Nobody should be homeless in the world’s seventh-richest nation in the year 2013.

Bulgarians and Romanians, and anybody else thinking that the UK looks like a nice place to live, please know what you are letting yourself in for. Please know that you are likely to be exploited – legally – by the types of people that run the country now, for they are the landlords charging extortionate rents, the employers profiting from forced unpaid labour (it’s called Workfare, you should definitely google it), the economists resistant to raising the minimum wage so that it can truly be a living wage – they didn’t want a minimum wage introduced in the first place, in 1999 (the USA brought in a minimum wage during the Great Depression of the 1930s, for goodness sake) and fought tooth and claw to oppose it. You will find that the cost of living is high indeed, just about everything is more expensive than in other parts of Europe, from train fares to food prices (these have risen by 32 per cent in five years, which is nearly double the European average, partly due to wet summers destroying harvests). You will be used to break strikes which will make you unpopular with striking workers, like these were. Without good fortune you will join the despised underclass unless you aspire to be middle class (‘working class’ is not enough) and say all the right things at all the right times to all the right people.

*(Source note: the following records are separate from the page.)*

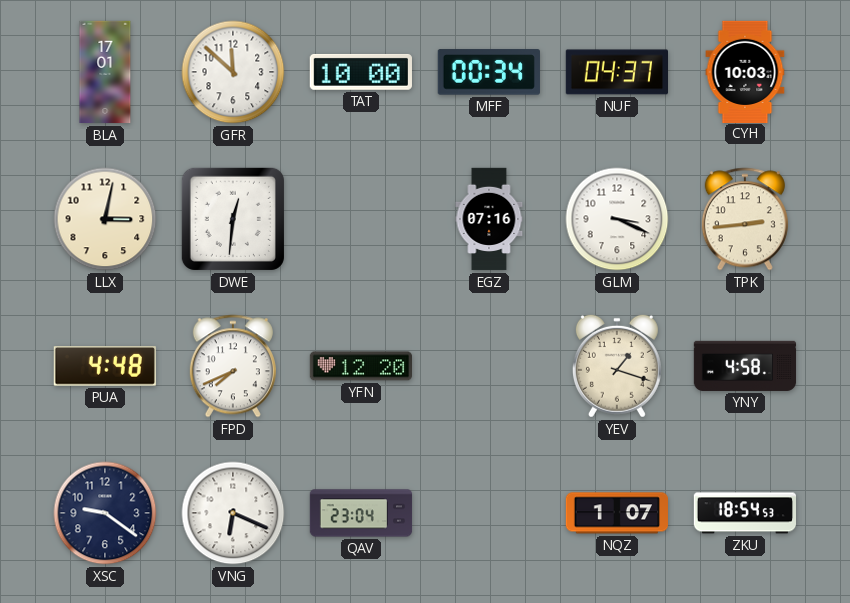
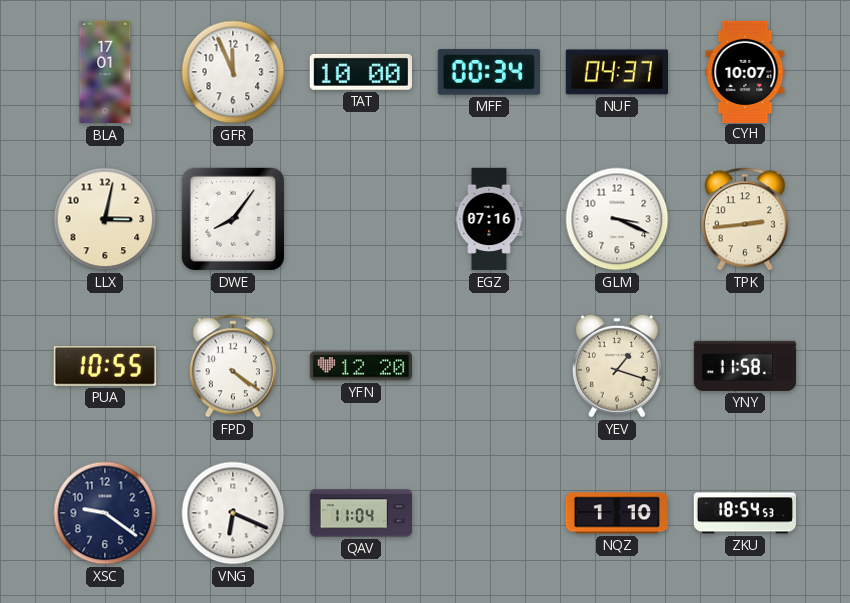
GFR: 11:52 -> 11:56
CYH: 10:03 -> 10:07
DWE: 12:31 -> 8:06
PUA: 4:48 -> 10:55
FPD: 7:41 -> 4:21
YNY: 4:58 -> 11:58
QAV: 23:04 -> 11:04
NQZ: 1:07 -> 1:10
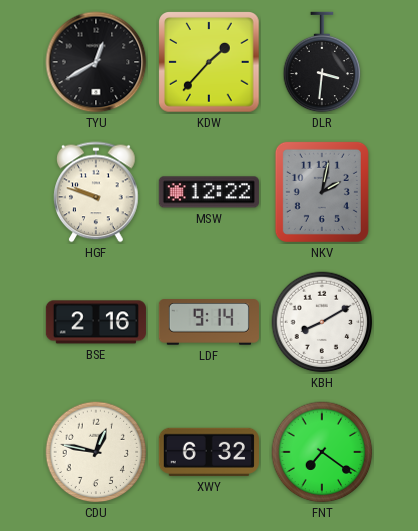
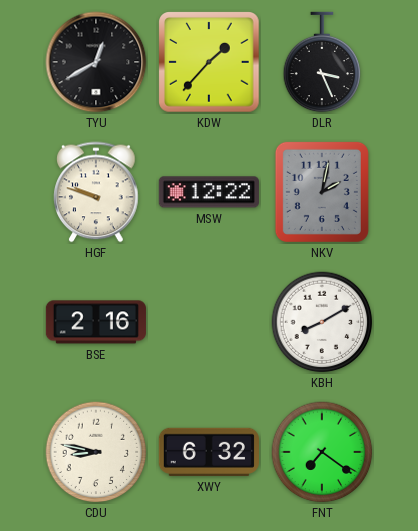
DLR: 3:31 -> 3:26
LDF: 9:14 -> none
CDU: 12:47 -> 8:47
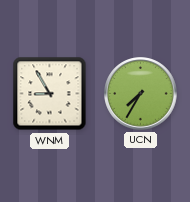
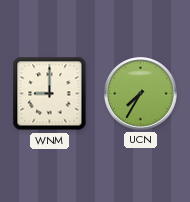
WNM: 8:55 -> 9:00
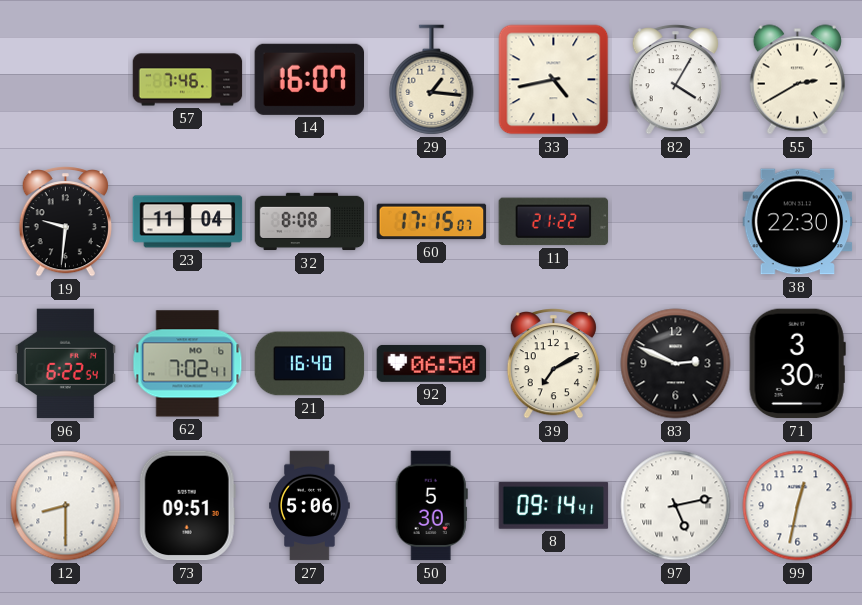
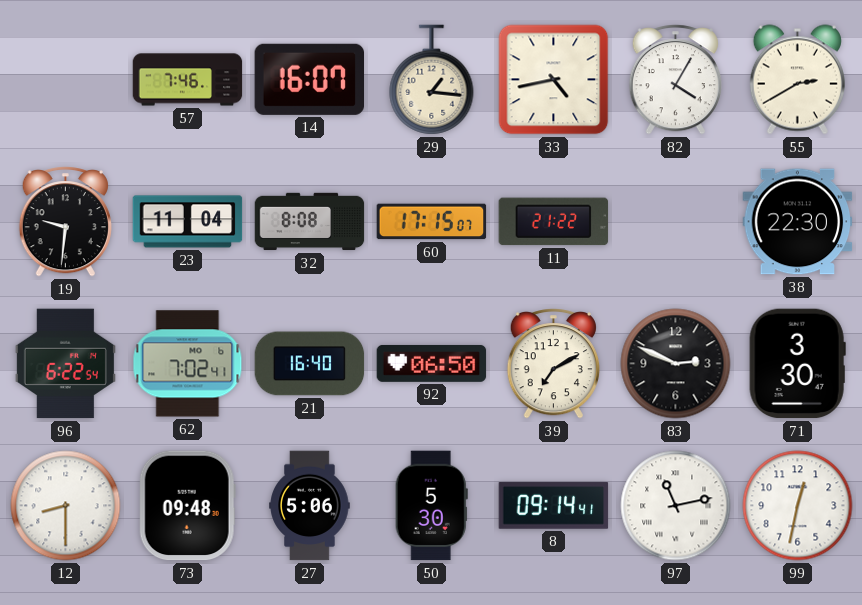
73: 09:51 -> 09:48
97: 5:13 -> 11:13
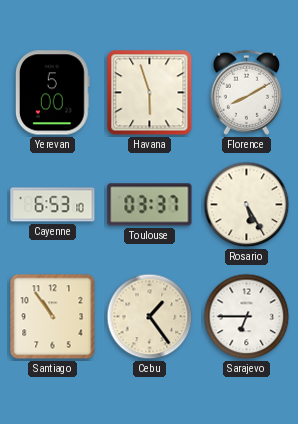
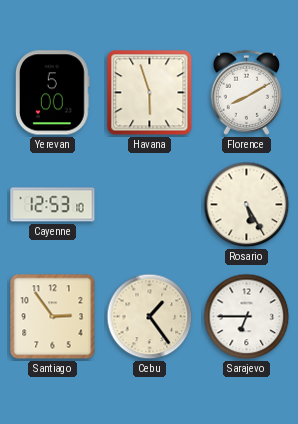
Cayenne: 6:53 -> 12:53
Toulouse: 03:37 -> none
Santiago: 10:54 -> 2:54
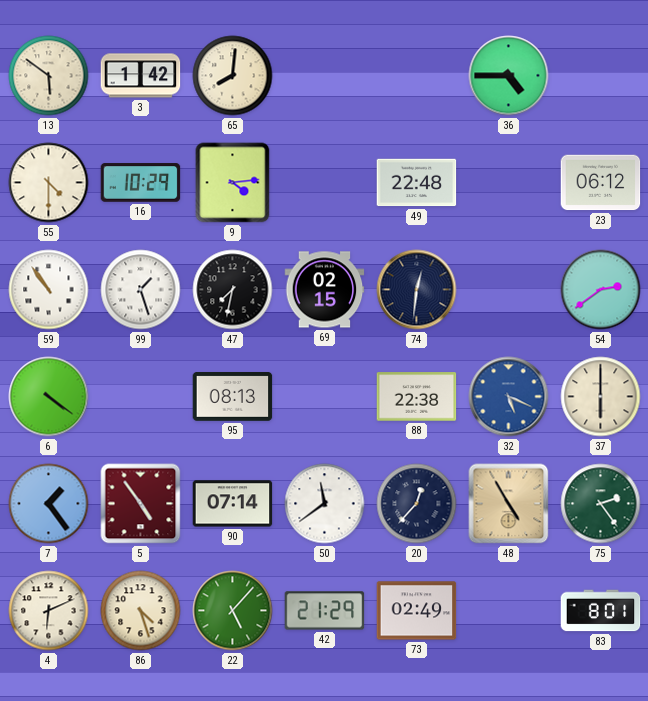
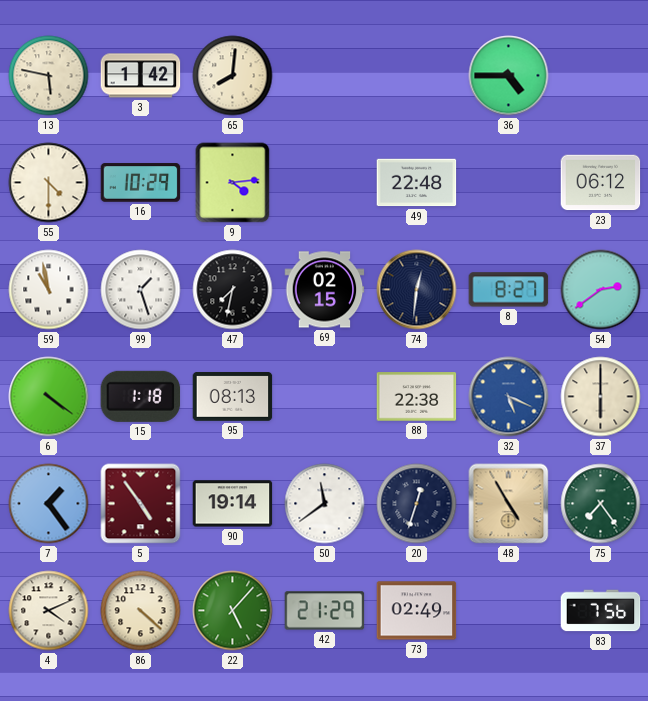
13: 5:51 -> 5:47
59: 10:54 -> 10:58
8: none -> 8:27
15: none -> 1:18
90: 07:14 -> 19:14
20: 12:37 -> 12:33
75: 2:24 -> 7:24
4: 6:11 -> 4:11
86: 4:27 -> 4:22
83: 8:01 -> 7:56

You’ll love the convenience of doorstep lending and high interest loans to tide you over until pay day. Just put the telly on in the daytime, if you can afford to, and you’ll see, every twelve minutes or so, just how many friendly loan sharks there are looking to help you in Britain. I don’t know why they’re called sharks; they’re great big smiling fish, really. After all, they want to help you whereas the banks don’t. Strange, that, seeing as we gave them money when they needed it.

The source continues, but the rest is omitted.